Work required
Transcribe all records below exactly, without images.

Materials provided
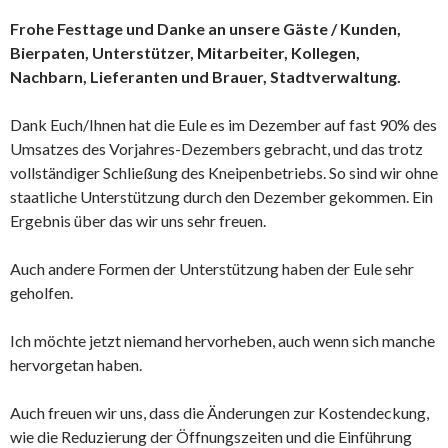
Frohe Festtage und Danke
an unsere Gäste / Kunden,
Bierpaten, Unterstützer, Mitarbeiter, Kollegen,
Nachbarn, Lieferanten und Brauer, Stadtverwaltung.
Dank Euch/Ihnen hat die Eule es im Dezember auf fast 90% des
Umsatzes des Vorjahres-Dezembers gebracht, und das trotz
vollständiger Schließung des Kneipenbetriebs. So sind wir ohne
staatliche Unterstützung durch den Dezember gekommen. Ein
Ergebnis über das wir uns sehr freuen.
Auch andere Formen der Unterstützung haben der Eule sehr
geholfen.
Ich möchte jetzt niemand hervorheben, auch wenn sich manche
hervorgetan haben.
Auch freuen wir uns, dass die Änderungen zur Kostendeckung,
wie die Reduzierung der Öffnungszeiten und die Einführung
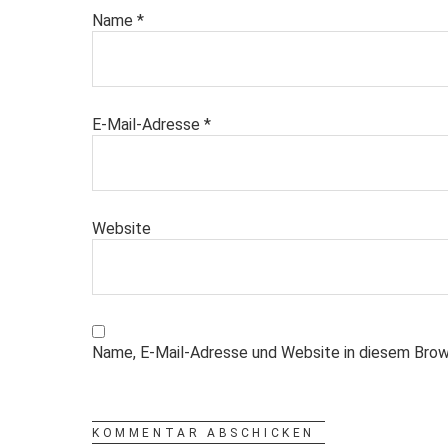
Name
*
E-Mail-Adresse
*
Website
Name, E-Mail-Adresse und Website in diesem Brow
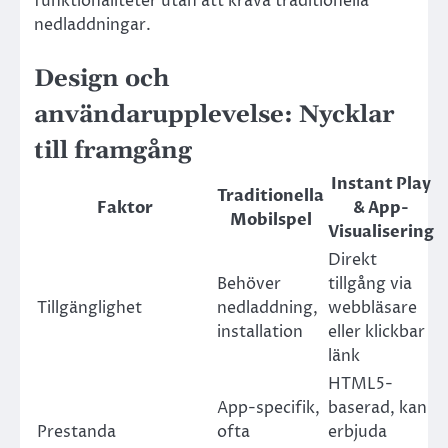
funktionaliteter utan att kräva traditionella
nedladdningar.
Design och
användarupplevelse: Nycklar
till framgång
Instant Play
Traditionella
Faktor
& App-
Mobilspel
Visualisering
Direkt
Behöver
tillgång via
Tillgänglighet
nedladdning,
webbläsare
installation
eller klickbar
länk
HTML5-
App-specifik,
baserad, kan
Prestanda
ofta
erbjuda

Answer space
Frohe Festtage und Danke
an unsere Gäste / Kunden,
Bierpaten, Unterstützer, Mitarbeiter, Kollegen,
Nachbarn, Lieferanten und Brauer, Stadtverwaltung.
Dank Euch/Ihnen hat die Eule es im Dezember auf fast 90% des
Umsatzes des Vorjahres-Dezembers gebracht, und das trotz
vollständiger Schließung des Kneipenbetriebs. So sind wir ohne
staatliche Unterstützung durch den Dezember gekommen. Ein
Ergebnis über das wir uns sehr freuen.
Auch andere Formen der Unterstützung haben der Eule sehr
geholfen.
Ich möchte jetzt niemand hervorheben, auch wenn sich manche
hervorgetan haben.
Auch freuen wir uns, dass die Änderungen zur Kostendeckung,
wie die Reduzierung der Öffnungszeiten und die Einführung
Name
*
E-Mail-Adresse
*
Website
Name, E-Mail-Adresse und Website in diesem Brow
funktionaliteter utan att kräva traditionella
nedladdningar.
Design och
användarupplevelse: Nycklar
till framgång
Instant Play
Traditionella
Faktor
& App-
Mobilspel
Visualisering
Direkt
Behöver
tillgång via
Tillgänglighet
nedladdning,
webbläsare
installation
eller klickbar
länk
HTML5-
App-specifik,
baserad, kan
Prestanda
ofta
erbjuda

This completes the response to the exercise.